Following the architecture are instructions for converting a data lake to Delta Lake using Talend for data integration.
Creating or Converting data lake project to Delta Lake through Talend
Below are instructions that highlight how to use Delta Lake through Talend.
Configuration: Set up the Big Data Batch job with Spark Configuration under Run tab. Select the distribution to Databricks and the corresponding version. Under Databricks section update the Databricks Endpoint(it could be Azure or AWS), Cluster Id, Authentication Token.
Sample Flow: In this sample job, click events are collected from mobile app and events are joined against customer profile and loaded as parquet file into DBFS. This DBFS file will be used in next step for creating delta table.
Create Delta Table: Creating delta table needs keyword “Using Delta” in the DDL and in this case since the file is already in DBFS, Location is specified to fetch the data for Table.
Convert to Delta table: If the source files are in Parquet format, we can use the SQL Convert to Delta statement to convert files in place to create an unmanaged table:
SQL: SQL: CONVERT TO DELTA parquet.`/delta_sample/clicks`
Partition data: Delta Lake supports partitioning of tables. In order to speed up queries that have predicates involving the partition columns, partitioning of data can be done.
CREATE TABLE clicks ( date DATE, eventId STRING, eventType STRING, data STRING) USING delta PARTITIONED BY (date)

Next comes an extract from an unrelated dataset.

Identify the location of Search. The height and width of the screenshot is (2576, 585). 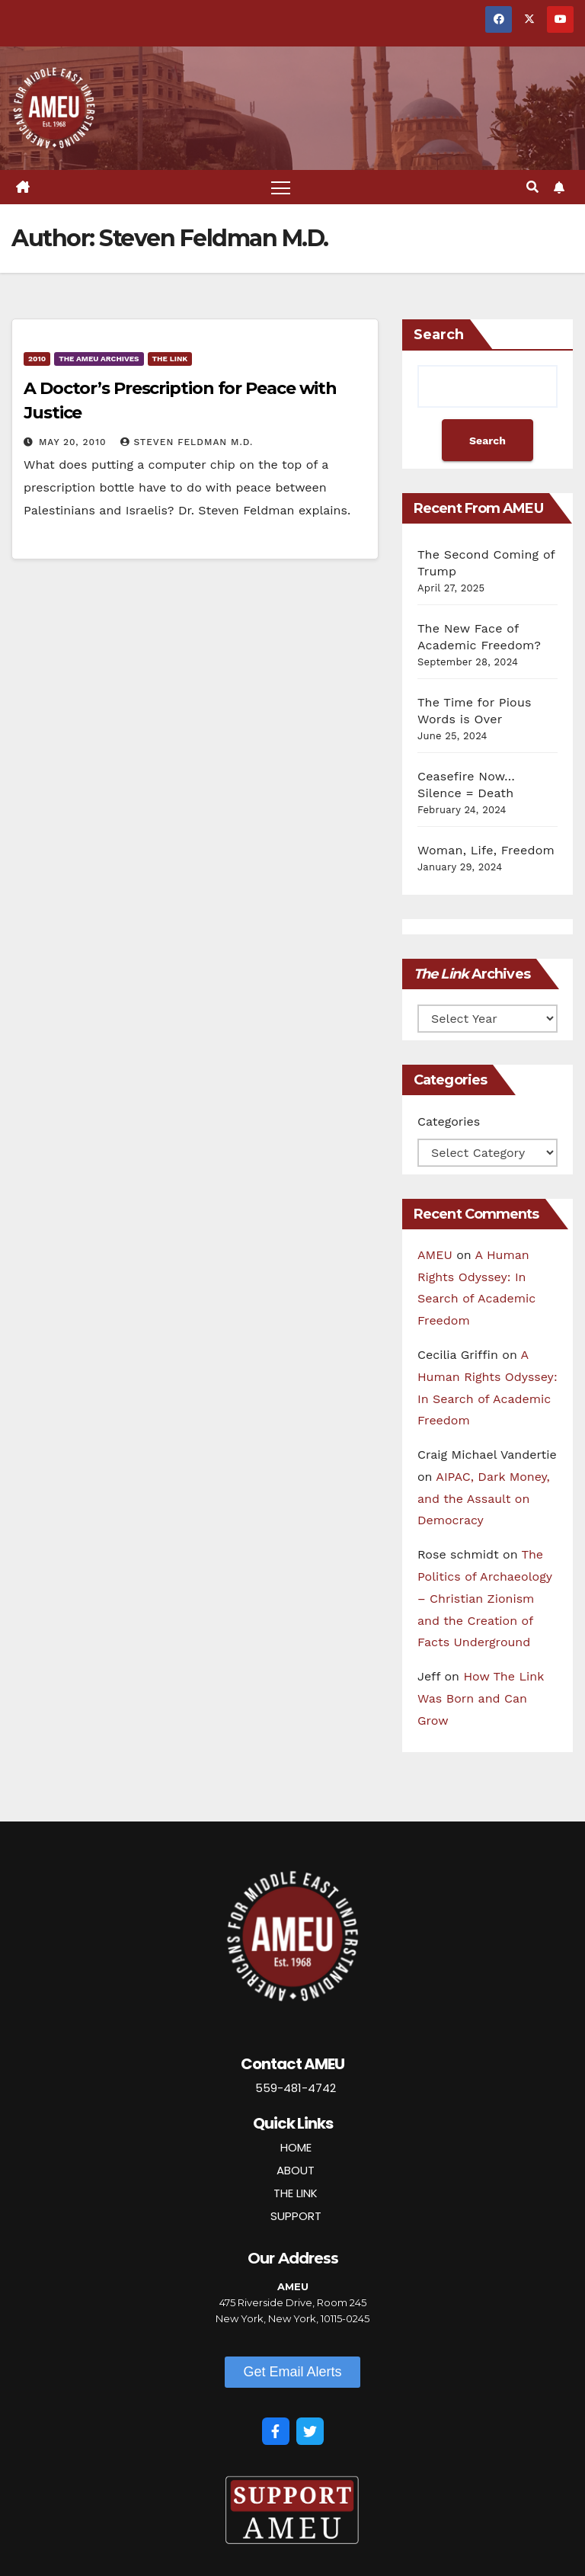 (439, 334).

Batch upserts: To merge a set of updates and inserts into an existing table, we can use the MERGE INTO statement. For example, the following statement takes a stream of updates and merges it into the clicks table. If a click event is already present with the same eventId, Delta Lake updates the data column using the given expression. When there is no matching event, Delta Lake adds a new row.

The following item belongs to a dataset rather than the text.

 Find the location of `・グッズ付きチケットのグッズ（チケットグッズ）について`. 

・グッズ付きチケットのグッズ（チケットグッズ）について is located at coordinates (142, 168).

MERGE INTO clicks USING updates ON events.eventId = updates.eventId WHEN MATCHED THEN UPDATE SET events.data = updates.data WHEN NOT MATCHED THEN INSERT (date, eventId, data) VALUES (date, eventId, data)
Read Table: All Delta tables can be accessed either by choosing the file location or using the delta table name.
SQL: Either SELECT * FROM delta./delta_sample/clicks or SELECT * FROM clicks
Talend in Data Egress, analytics and machine learning on high level:
- Data Egress: Using Talend API services, create APIs faster by eliminating the need to use multiple tools or manually code. Talend covers the complete API development lifecycle, from design, test, documentation, implementation to deployment – using simple, visual tools and wizards.
- Machine learning: With the Talend toolset, machine learning components are ready to use off the shelf. This ready-made ML software allows data practitioners, no matter their level of experience, to easily work with algorithms—without needing to know how the algorithm works or how it was constructed. At the same time, experts can fine-tune those algorithms as desired. Talend supports below machine learning algorithm. Talend machine learning components include tALSModel, tRecommend, tClassifySVM, tClassify, tDecisionTreeModel, tPredict, tGradientBoostedTreeModel, tSVMModel, tLogicRegressionModel, tNaiveBayesModel and tRandomForestModel.